MP7b: Shot Boundary Detection in Videos

Due date: May 5 before midnight

Useful Files

Overview

In this machine problem, you will use the vision and speech features to develop a shot boundary detection algorithm. A shot refers to a continuous video segment without any significant content change between pairs of successive frames. Frame pairs with high content change are termed as shot boundaries. Most of the existing methods detect shot boundaries by employing some kind of distance measure and by measuring the frame-to- frame content change. A predefined threshold for the value of these distances is mostly used to detect shot boundaries.

Data

In this MP, you are going to work independently with the audio and video to determine the shot boundaries. The features that you are going to work with are

  1. Video: Primarily you are expected to use color features. For color related features, divide the image into four parts. Each pixel is represented by r, g, b values. However, you are advised to work in the normalized r, g, b domain. Define nr=r/(r+g+b), ng=g/(r+g+b). These are the two color components corresponding to each pixel. Using this, you can represent your image in terms of normalized rgb values. The advantage is that under this new representation, the color is more robust to lighting variations. For each of the four parts of the image, form a 8x8 bin histogram (the value of nr is between 0 1, divide this range into 8 parts and count the number of pixels falling in that range. ) Each of the four parts of the image can now be represented using an 8x8=64 dimensional vector and four such vectors when combined give you a 256 dimensional vectors. The distance between any two consecutive frames is now measured by taking the Euclidean distance between these two vectors (corresponding to the consecutive frames). If distance is more than some threshold (that you have to choose), then we say this pair of frames corresponds to a shot boundary.
  2. Audio: For audio, you are expected to use 12 cepstral coefficients, energy (sum of square of raw signal value) and the zero crossing rate(ZCR). Given a signal S(0),…, S(N), ZCR=sum(|sign(S(2:N))-sign(S(1:N-1))|). Form 14 dimensional feature vector and then by measuring the distance between the successive windows (with respect to this measure), try to detect the shot boundaries. In general energy term may dominate as such you may like to normalize it. Since you want to report the shot boundaries in terms of the video frames, choose the window (non-overlap windows) size appropriately.

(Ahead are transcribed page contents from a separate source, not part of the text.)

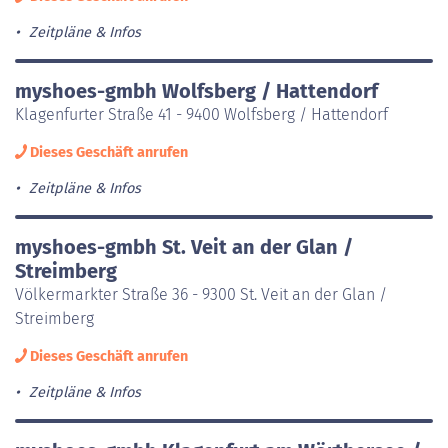
Zeitpläne & Infos
myshoes-gmbh Wolfsberg / Hattendorf
Klagenfurter Straße 41 - 9400 Wolfsberg / Hattendorf
Dieses Geschäft anrufen
Zeitpläne & Infos
myshoes-gmbh St. Veit an der Glan /
Streimberg
Völkermarkter Straße 36 - 9300 St. Veit an der Glan /
Streimberg
Dieses Geschäft anrufen
Zeitpläne & Infos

You are given two videos of a little over 1 minute. For your convenience, the frames have been extracted. You can download all the frames (in single zip files, about 2200 frames for each video) and the audio file (in wave format) from the course website (links provided as follows).

Download:

Video 1; Video 2;

What to hand in?

  1. Narrative report and run.m package, as standard for all MPs.
  2. First browse the video frames and try to locate the shot boundaries manually. You can do this by browsing the directory content in thumbnail mode in Windows XP. Report the boundaries in terms of the number of the video frames.
  3. From the different feature vectors (video only, Audio only, and audio-video combined features) develop a shot boundary detection algorithm to detect the boundaries. Compare the shot boundaries located manually and those detected by your algorithms. Argue about your particular choice of threshold. Expect there would be around 16 shot boundaries for video 1, but you will have to decide the optimal shot boundaries in video 2. Can you explain differences between the audio based and video based shot boundaries?
  4. Please submit your report and code to compass.